> **Information provided**:
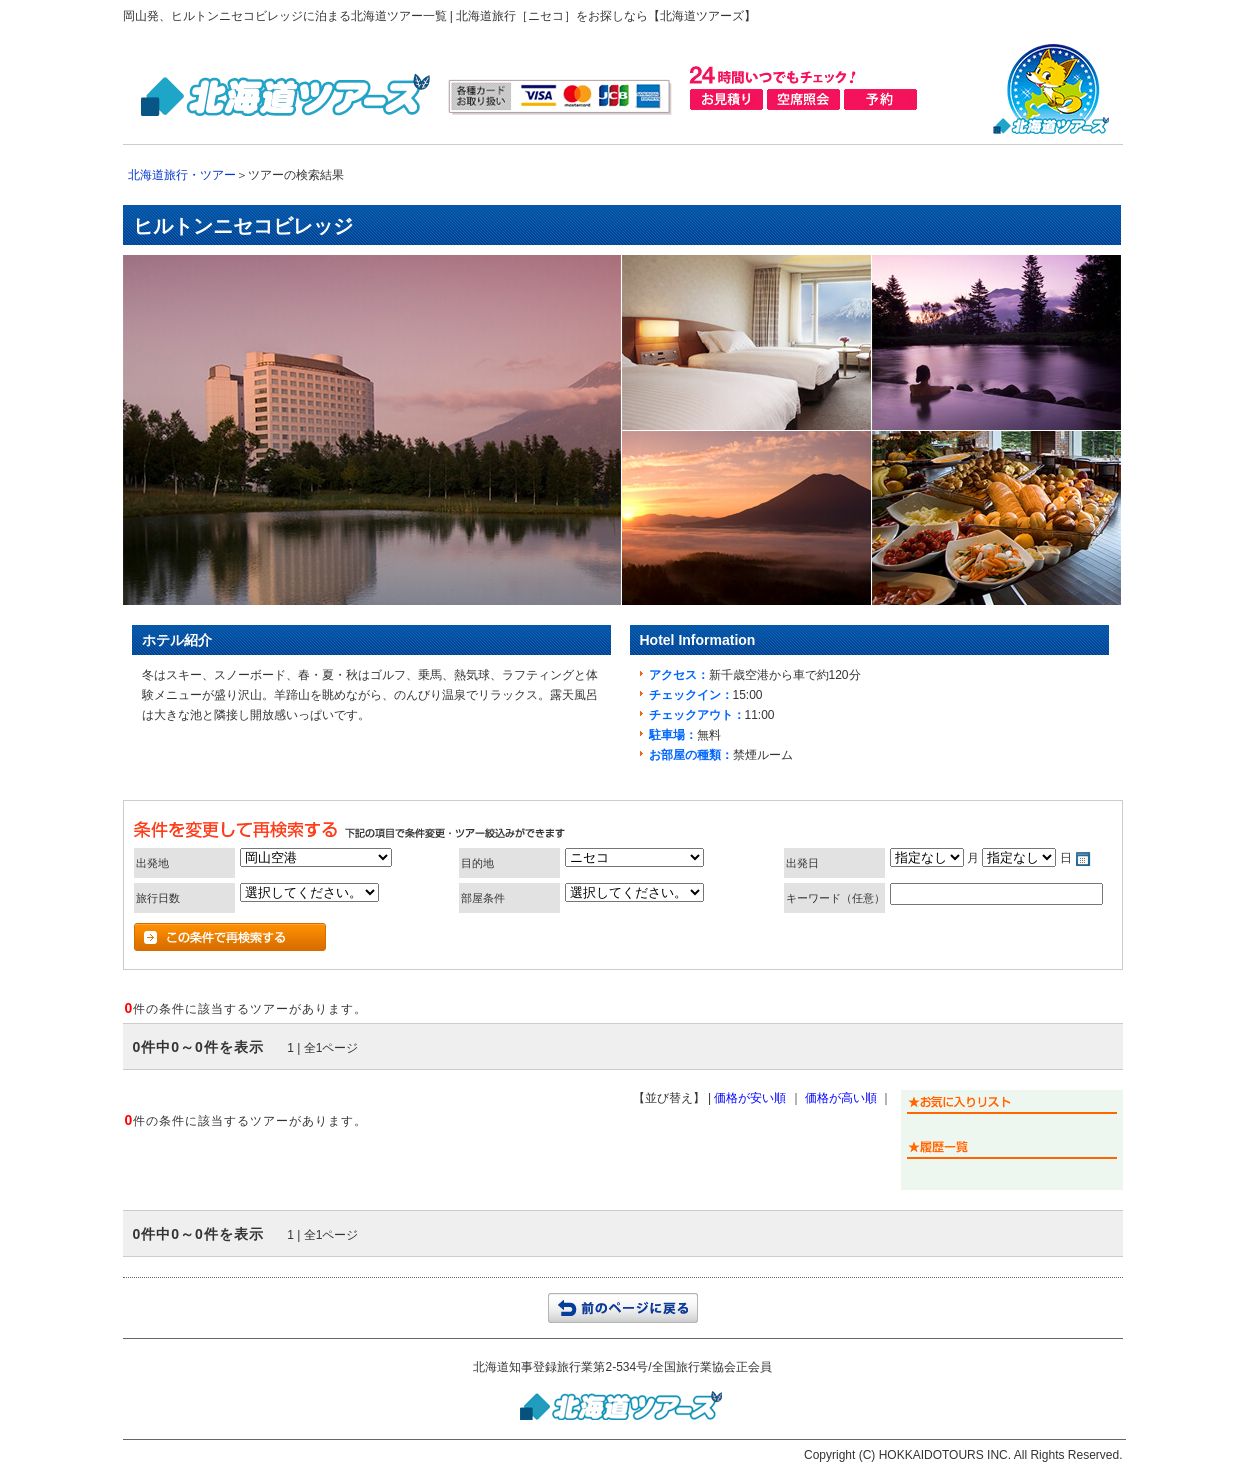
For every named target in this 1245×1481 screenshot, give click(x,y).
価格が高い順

* * *

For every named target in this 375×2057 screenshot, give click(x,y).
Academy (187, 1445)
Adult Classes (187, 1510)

> **Exercise details**:
Everything from the line containing "For every named target in this 375×2057" through the line containing "Adult Classes (187, 1510)" in the material above should be retyped exactly, both ends included, and nothing more.

> **Answer area**:
For every named target in this 375×2057 screenshot, give click(x,y).
Academy (187, 1445)
Adult Classes (187, 1510)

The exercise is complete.